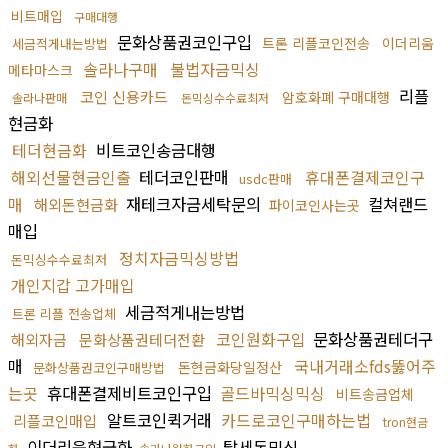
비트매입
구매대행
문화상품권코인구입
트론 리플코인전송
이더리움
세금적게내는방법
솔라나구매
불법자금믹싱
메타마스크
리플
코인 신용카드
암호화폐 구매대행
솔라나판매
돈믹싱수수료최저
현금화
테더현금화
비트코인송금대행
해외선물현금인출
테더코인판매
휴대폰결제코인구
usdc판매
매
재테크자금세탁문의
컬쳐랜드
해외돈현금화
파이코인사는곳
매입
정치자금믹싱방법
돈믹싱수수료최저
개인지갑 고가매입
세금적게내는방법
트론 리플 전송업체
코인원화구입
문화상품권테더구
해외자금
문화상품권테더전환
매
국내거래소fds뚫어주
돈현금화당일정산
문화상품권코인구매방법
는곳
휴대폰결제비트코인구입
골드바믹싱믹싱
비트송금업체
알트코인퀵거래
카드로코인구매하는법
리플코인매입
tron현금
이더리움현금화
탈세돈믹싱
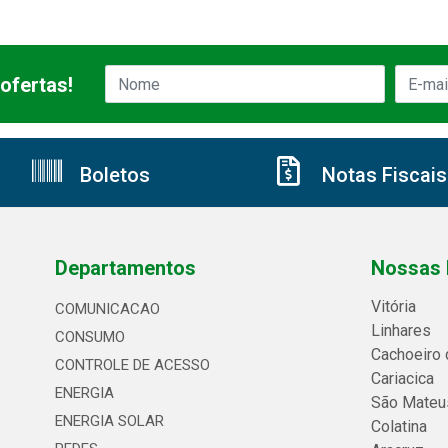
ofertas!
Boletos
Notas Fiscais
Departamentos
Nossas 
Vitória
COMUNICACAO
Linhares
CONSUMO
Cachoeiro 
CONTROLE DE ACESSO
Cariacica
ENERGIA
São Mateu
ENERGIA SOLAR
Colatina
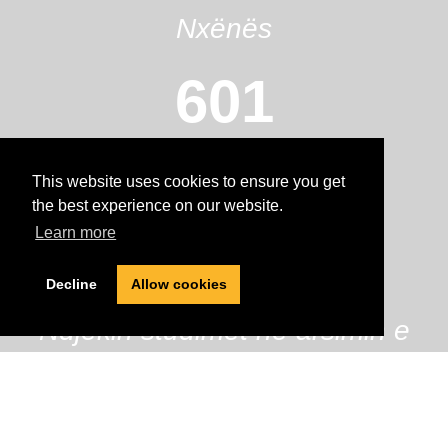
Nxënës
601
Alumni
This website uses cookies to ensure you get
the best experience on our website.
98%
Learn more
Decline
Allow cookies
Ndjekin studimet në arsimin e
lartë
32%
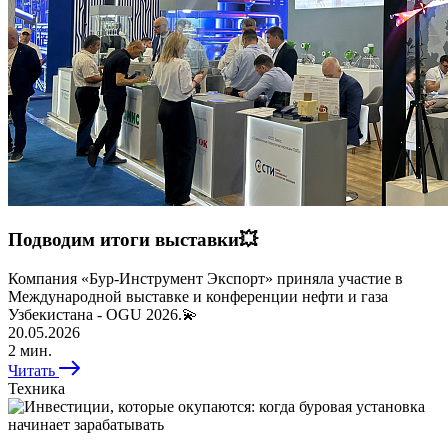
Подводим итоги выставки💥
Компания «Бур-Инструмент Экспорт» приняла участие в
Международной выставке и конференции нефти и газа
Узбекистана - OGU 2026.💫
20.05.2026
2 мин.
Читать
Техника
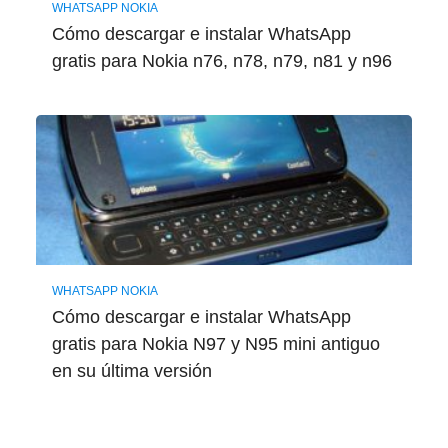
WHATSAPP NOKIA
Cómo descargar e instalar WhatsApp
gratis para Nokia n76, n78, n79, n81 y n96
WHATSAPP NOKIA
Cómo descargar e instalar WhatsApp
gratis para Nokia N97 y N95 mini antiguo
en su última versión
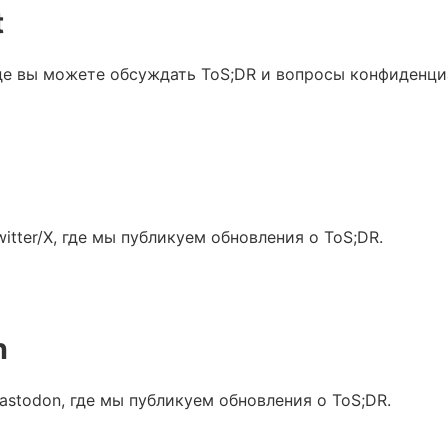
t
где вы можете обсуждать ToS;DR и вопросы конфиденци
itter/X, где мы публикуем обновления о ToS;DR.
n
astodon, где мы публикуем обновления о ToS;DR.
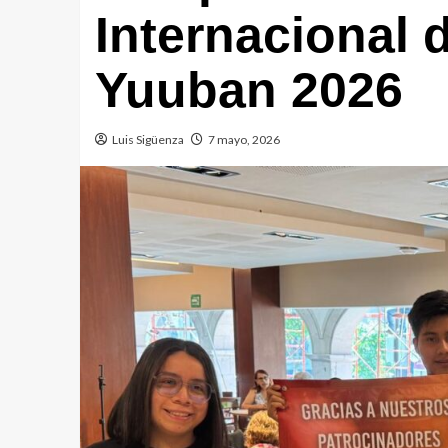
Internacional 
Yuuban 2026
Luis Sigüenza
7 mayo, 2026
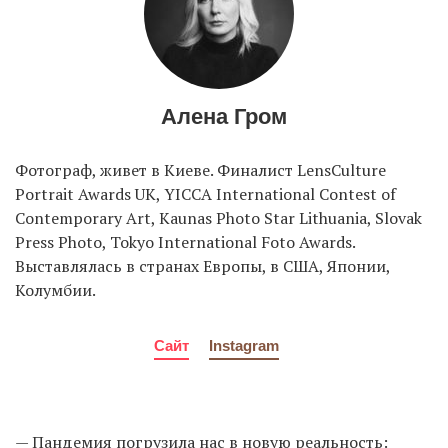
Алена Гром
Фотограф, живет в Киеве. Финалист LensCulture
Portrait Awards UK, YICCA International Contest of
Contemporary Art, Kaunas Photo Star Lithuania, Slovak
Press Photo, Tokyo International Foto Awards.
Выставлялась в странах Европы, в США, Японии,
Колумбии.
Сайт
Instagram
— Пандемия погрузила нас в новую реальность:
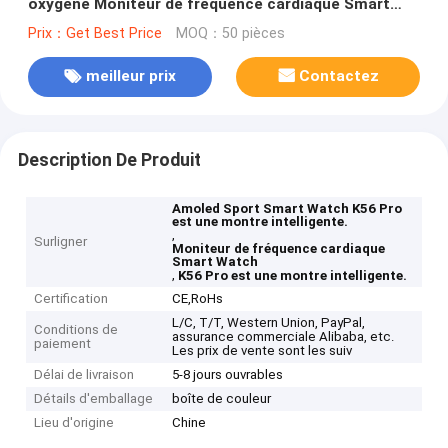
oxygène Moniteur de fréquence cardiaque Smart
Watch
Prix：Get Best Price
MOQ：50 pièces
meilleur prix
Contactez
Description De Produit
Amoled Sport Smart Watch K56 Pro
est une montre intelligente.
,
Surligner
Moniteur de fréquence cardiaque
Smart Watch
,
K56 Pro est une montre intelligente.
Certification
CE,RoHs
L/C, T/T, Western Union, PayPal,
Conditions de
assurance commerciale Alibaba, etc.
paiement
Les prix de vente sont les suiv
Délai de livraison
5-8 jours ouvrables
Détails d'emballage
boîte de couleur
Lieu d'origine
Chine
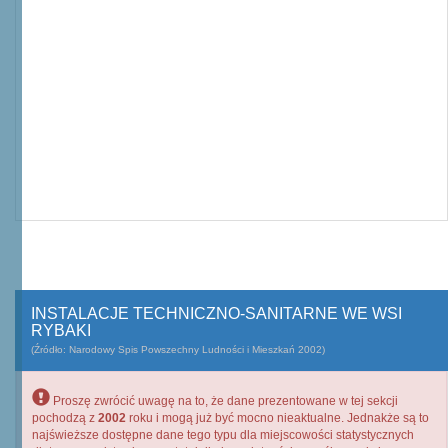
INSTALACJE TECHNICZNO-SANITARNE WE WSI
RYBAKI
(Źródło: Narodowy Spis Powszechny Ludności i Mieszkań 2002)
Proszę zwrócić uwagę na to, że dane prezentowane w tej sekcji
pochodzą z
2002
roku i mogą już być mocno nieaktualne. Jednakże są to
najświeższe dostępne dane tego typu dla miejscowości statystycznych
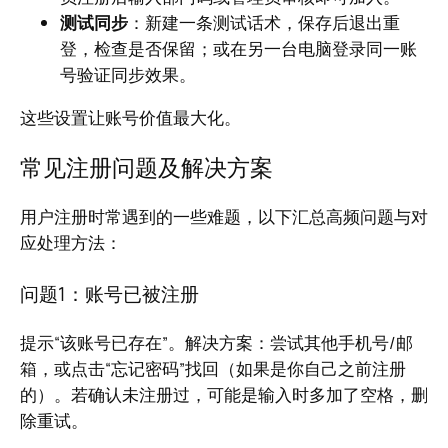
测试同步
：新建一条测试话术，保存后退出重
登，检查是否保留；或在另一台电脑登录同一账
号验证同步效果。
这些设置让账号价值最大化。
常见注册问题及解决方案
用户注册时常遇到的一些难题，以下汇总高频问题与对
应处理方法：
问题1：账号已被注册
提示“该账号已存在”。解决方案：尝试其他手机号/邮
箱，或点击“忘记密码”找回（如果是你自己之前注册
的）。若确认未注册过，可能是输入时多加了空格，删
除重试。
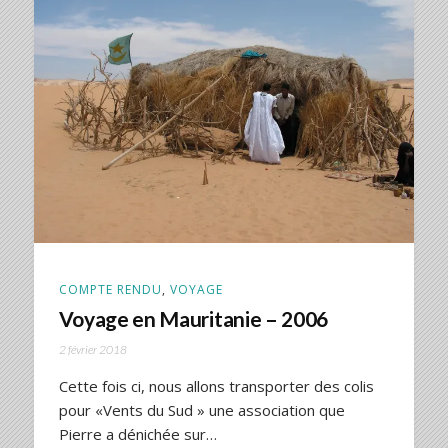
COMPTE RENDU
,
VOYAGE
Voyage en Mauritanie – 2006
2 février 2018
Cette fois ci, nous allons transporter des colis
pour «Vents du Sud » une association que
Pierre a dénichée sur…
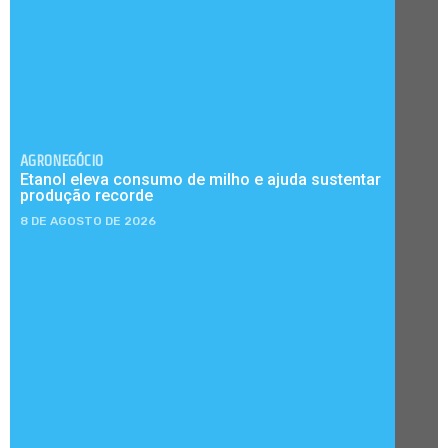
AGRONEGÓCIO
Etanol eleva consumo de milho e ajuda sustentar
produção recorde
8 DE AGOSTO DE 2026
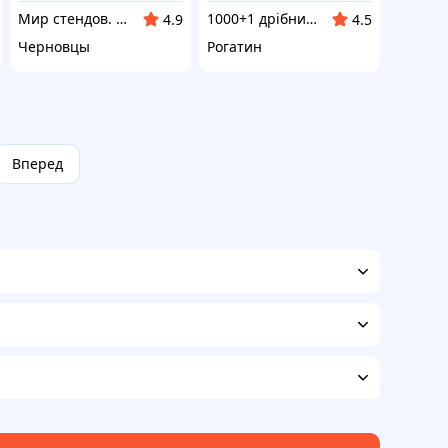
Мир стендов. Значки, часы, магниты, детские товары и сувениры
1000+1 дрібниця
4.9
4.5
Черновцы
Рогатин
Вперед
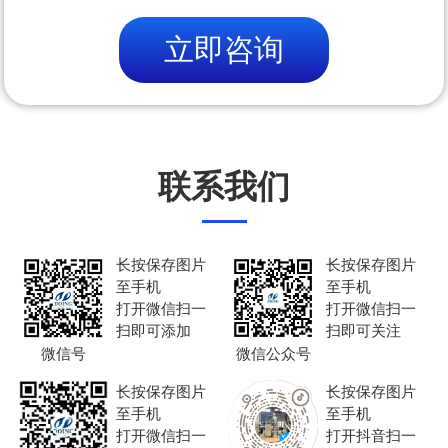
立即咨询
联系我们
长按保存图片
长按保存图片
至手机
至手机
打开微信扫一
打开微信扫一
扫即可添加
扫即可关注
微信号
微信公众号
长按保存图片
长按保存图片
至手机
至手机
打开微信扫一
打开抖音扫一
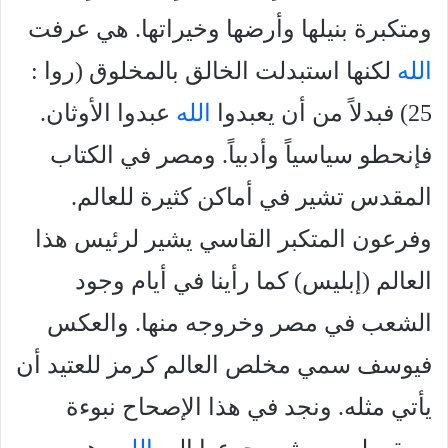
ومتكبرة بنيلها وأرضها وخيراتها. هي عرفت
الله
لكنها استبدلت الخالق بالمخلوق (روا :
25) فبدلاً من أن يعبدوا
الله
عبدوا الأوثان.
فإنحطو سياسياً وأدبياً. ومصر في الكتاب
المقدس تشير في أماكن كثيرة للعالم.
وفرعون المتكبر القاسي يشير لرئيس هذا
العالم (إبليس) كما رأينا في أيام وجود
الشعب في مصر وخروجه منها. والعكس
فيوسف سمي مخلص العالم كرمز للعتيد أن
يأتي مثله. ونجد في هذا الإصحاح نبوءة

* * * * *

Work order> An exact copy is needed. It runs from the line above containing "Prix：Get Best Price" down to the line containing "2 février 2018", both included, with no pictures.

Exercise output>
Prix：Get Best Price
MOQ：50 pièces
meilleur prix
Contactez
Description De Produit
Amoled Sport Smart Watch K56 Pro
est une montre intelligente.
,
Surligner
Moniteur de fréquence cardiaque
Smart Watch
,
K56 Pro est une montre intelligente.
Certification
CE,RoHs
L/C, T/T, Western Union, PayPal,
Conditions de
assurance commerciale Alibaba, etc.
paiement
Les prix de vente sont les suiv
Délai de livraison
5-8 jours ouvrables
Détails d'emballage
boîte de couleur
Lieu d'origine
Chine
INSTALACJE TECHNICZNO-SANITARNE WE WSI
RYBAKI
(Źródło: Narodowy Spis Powszechny Ludności i Mieszkań 2002)
Proszę zwrócić uwagę na to, że dane prezentowane w tej sekcji
pochodzą z
2002
roku i mogą już być mocno nieaktualne. Jednakże są to
najświeższe dostępne dane tego typu dla miejscowości statystycznych
测试同步
：新建一条测试话术，保存后退出重
登，检查是否保留；或在另一台电脑登录同一账
号验证同步效果。
这些设置让账号价值最大化。
常见注册问题及解决方案
用户注册时常遇到的一些难题，以下汇总高频问题与对
应处理方法：
问题1：账号已被注册
提示“该账号已存在”。解决方案：尝试其他手机号/邮
箱，或点击“忘记密码”找回（如果是你自己之前注册
的）。若确认未注册过，可能是输入时多加了空格，删
除重试。
COMPTE RENDU
,
VOYAGE
Voyage en Mauritanie – 2006
2 février 2018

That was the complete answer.